A related issue is identity theft. Although this is a digression from the main topic, it is one that I think is important enough to address in the main answer itself because it is commonly raised by people as retort when they hear that personal information is not property (“so your saying that identity theft is okay?”, or “so you think it’s okay for a business to sell your social security number to some guy in Russia”, etc.). Identity theft involves one person using identifying information about a second person in order to fraudulently impersonate the second person. It is proper to outlaw such fraudulent impersonation. However, note that the reason it is proper to outlaw identity theft is because the use that the identifying information is being put to is fraudulent (a rights violation), and not because the identifying information is owned by the person it identifies. In particular, it should not be illegal to obtain identifying information about a person as long as the way you obtain that information is not a rights violation. Moreover, it should not be illegal to use such information, as long as the use is not itself rights violating (e.g., not fraudulent).

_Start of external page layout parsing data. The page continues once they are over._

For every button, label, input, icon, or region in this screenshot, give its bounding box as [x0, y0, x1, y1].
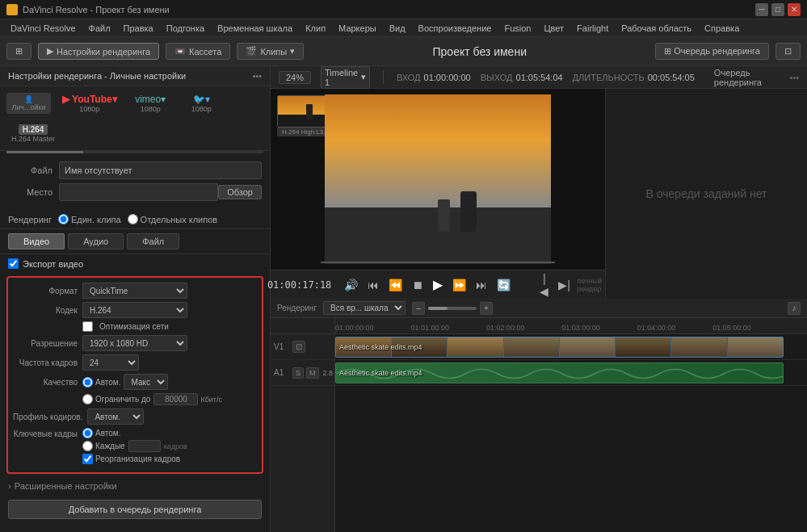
render-settings-button[interactable]: ▶ Настройки рендеринга — [38, 43, 159, 60]
network-optimize-label[interactable]: Оптимизация сети — [82, 321, 169, 332]
menu-clip[interactable]: Клип — [300, 22, 331, 35]
timecode-in: 01:00:00:00 — [424, 73, 471, 82]
preset-vimeo[interactable]: vimeo▾ 1080p — [128, 91, 173, 115]
tab-file[interactable]: Файл — [127, 233, 179, 249]
single-clip-radio[interactable] — [58, 214, 69, 224]
a1-mute[interactable]: M — [306, 367, 319, 379]
browse-button[interactable]: Обзор — [218, 185, 262, 199]
menu-edit[interactable]: Правка — [118, 22, 159, 35]
skip-to-end-button[interactable]: ⏭ — [473, 277, 490, 293]
timeline-scrub-bar[interactable] — [321, 262, 555, 263]
keyframes-auto-radio[interactable] — [82, 428, 93, 438]
h264-badge: H.264 — [19, 124, 48, 135]
cassette-button[interactable]: 📼 Кассета — [166, 43, 230, 60]
chevron-right-icon: › — [8, 481, 11, 491]
loop-button[interactable]: 🔄 — [494, 277, 514, 293]
export-video-checkbox[interactable] — [8, 258, 19, 269]
quality-max-select[interactable]: Макс. — [124, 374, 168, 390]
stop-button[interactable]: ⏹ — [409, 277, 427, 293]
media-button[interactable]: ⊞ — [6, 43, 32, 60]
multi-clip-label[interactable]: Отдельных клипов — [128, 214, 218, 224]
prev-frame-button[interactable]: |◀ — [536, 270, 552, 300]
menu-fusion[interactable]: Fusion — [498, 22, 536, 35]
fullscreen-button[interactable]: ⊡ — [775, 43, 801, 60]
menu-help[interactable]: Справка — [699, 22, 745, 35]
codec-label: Кодек — [13, 306, 78, 315]
v1-icon[interactable]: ⊡ — [292, 341, 305, 353]
menu-view[interactable]: Вид — [384, 22, 411, 35]
zoom-percent[interactable]: 24% — [279, 71, 311, 84]
advanced-settings-link[interactable]: › Расширенные настройки — [0, 477, 270, 495]
queue-options-icon[interactable]: ••• — [789, 73, 799, 82]
v1-clip[interactable]: Aesthetic skate edits.mp4 — [335, 337, 784, 358]
format-select[interactable]: QuickTime — [82, 283, 187, 299]
menu-bar: DaVinci Resolve Файл Правка Подгонка Вре… — [0, 19, 807, 37]
profile-select[interactable]: Автом. — [87, 408, 144, 425]
quality-auto-radio[interactable] — [82, 377, 93, 387]
a1-label: A1 — [274, 368, 290, 377]
file-name-input[interactable] — [59, 161, 262, 179]
menu-fairlight[interactable]: Fairlight — [571, 22, 614, 35]
quality-limit-label[interactable]: Ограничить до — [82, 394, 150, 404]
tab-audio[interactable]: Аудио — [68, 233, 124, 249]
multi-clip-radio[interactable] — [128, 214, 138, 224]
preset-youtube[interactable]: ▶ YouTube▾ 1080p — [57, 91, 122, 115]
clips-button[interactable]: 🎬 Клипы ▾ — [237, 43, 304, 60]
location-input[interactable] — [59, 183, 218, 201]
v1-thumb-8 — [728, 337, 783, 357]
menu-trim[interactable]: Подгонка — [161, 22, 210, 35]
preview-and-queue: H.264 High L3.1 — [271, 89, 807, 299]
preset-h264[interactable]: H.264 H.264 Master — [6, 122, 60, 145]
scale-select[interactable]: Вся вр... шкала — [323, 301, 406, 315]
zoom-slider[interactable] — [428, 307, 477, 310]
zoom-in-button[interactable]: + — [480, 302, 493, 315]
a1-clip[interactable]: Aesthetic skate edits.mp4 — [335, 362, 784, 383]
render-queue-button[interactable]: ⊞ Очередь рендеринга — [655, 43, 769, 60]
a1-solo[interactable]: S — [292, 367, 304, 379]
timeline-selector[interactable]: Timeline 1 ▾ — [321, 66, 370, 89]
play-button[interactable]: ▶ — [430, 275, 446, 294]
volume-button[interactable]: 🔊 — [341, 277, 361, 293]
framerate-select[interactable]: 24 — [82, 354, 139, 371]
minimize-button[interactable]: ─ — [755, 3, 768, 16]
network-optimize-checkbox[interactable] — [82, 321, 93, 332]
resolution-select[interactable]: 1920 x 1080 HD — [82, 335, 187, 351]
music-icon[interactable]: ♪ — [788, 302, 801, 315]
menu-color[interactable]: Цвет — [538, 22, 570, 35]
keyframes-every-label[interactable]: Каждые — [82, 441, 125, 451]
export-video-label[interactable]: Экспорт видео — [8, 258, 262, 269]
timeline-name: Timeline 1 — [325, 68, 358, 87]
single-clip-label[interactable]: Един. клипа — [58, 214, 121, 224]
cassette-label: Кассета — [189, 47, 221, 57]
menu-file[interactable]: Файл — [83, 22, 116, 35]
codec-select[interactable]: H.264 — [82, 302, 187, 318]
panel-options-icon[interactable]: ••• — [252, 71, 262, 81]
close-button[interactable]: ✕ — [788, 3, 801, 16]
add-to-queue-button[interactable]: Добавить в очередь рендеринга — [8, 500, 262, 519]
track-content: Aesthetic skate edits.mp4 A — [335, 334, 807, 532]
app-icon — [6, 4, 18, 15]
menu-davinci[interactable]: DaVinci Resolve — [5, 22, 82, 35]
quality-limit-input[interactable] — [153, 393, 198, 405]
thumb-figure — [306, 104, 313, 120]
keyframes-auto-label[interactable]: Автом. — [82, 428, 120, 438]
quality-limit-radio[interactable] — [82, 394, 93, 404]
next-frame-button[interactable]: ▶| — [555, 277, 574, 293]
step-back-button[interactable]: ⏪ — [385, 277, 406, 293]
reorganize-checkbox[interactable] — [82, 454, 93, 464]
tab-video[interactable]: Видео — [8, 233, 65, 249]
keyframes-every-input[interactable] — [128, 440, 161, 452]
menu-timeline[interactable]: Временная шкала — [212, 22, 298, 35]
maximize-button[interactable]: □ — [771, 3, 784, 16]
skip-to-start-button[interactable]: ⏮ — [364, 277, 382, 293]
quality-auto-label[interactable]: Автом. — [82, 377, 120, 387]
zoom-out-button[interactable]: – — [412, 302, 425, 315]
menu-workspace[interactable]: Рабочая область — [616, 22, 697, 35]
reorganize-label[interactable]: Реорганизация кадров — [82, 454, 180, 464]
preset-personal[interactable]: 👤 Лич...ойки — [6, 93, 51, 114]
menu-markers[interactable]: Маркеры — [333, 22, 382, 35]
preset-twitter[interactable]: 🐦▾ 1080p — [179, 91, 224, 115]
menu-playback[interactable]: Воспроизведение — [413, 22, 498, 35]
step-forward-button[interactable]: ⏩ — [449, 277, 469, 293]
keyframes-every-radio[interactable] — [82, 441, 93, 451]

Things get more complicated when it comes to selling such identifying information. In general, it should not be illegal to sell information that is lawfully obtained and which you are not contractually bound to keep secret. However, if you know, or reasonably should know, that the information you are selling is going to be used for identity theft, then it is arguable that you are an accomplice or co-conspirator (depending on the situation) to the identity theft. Given that identity theft is becoming more common, I think it might be reasonable to impose a rebuttable presumption that all sellers "should have known" that the information was going to be used for identity theft, which the seller could rebut by proving that they took reasonable steps to investigate the buyer.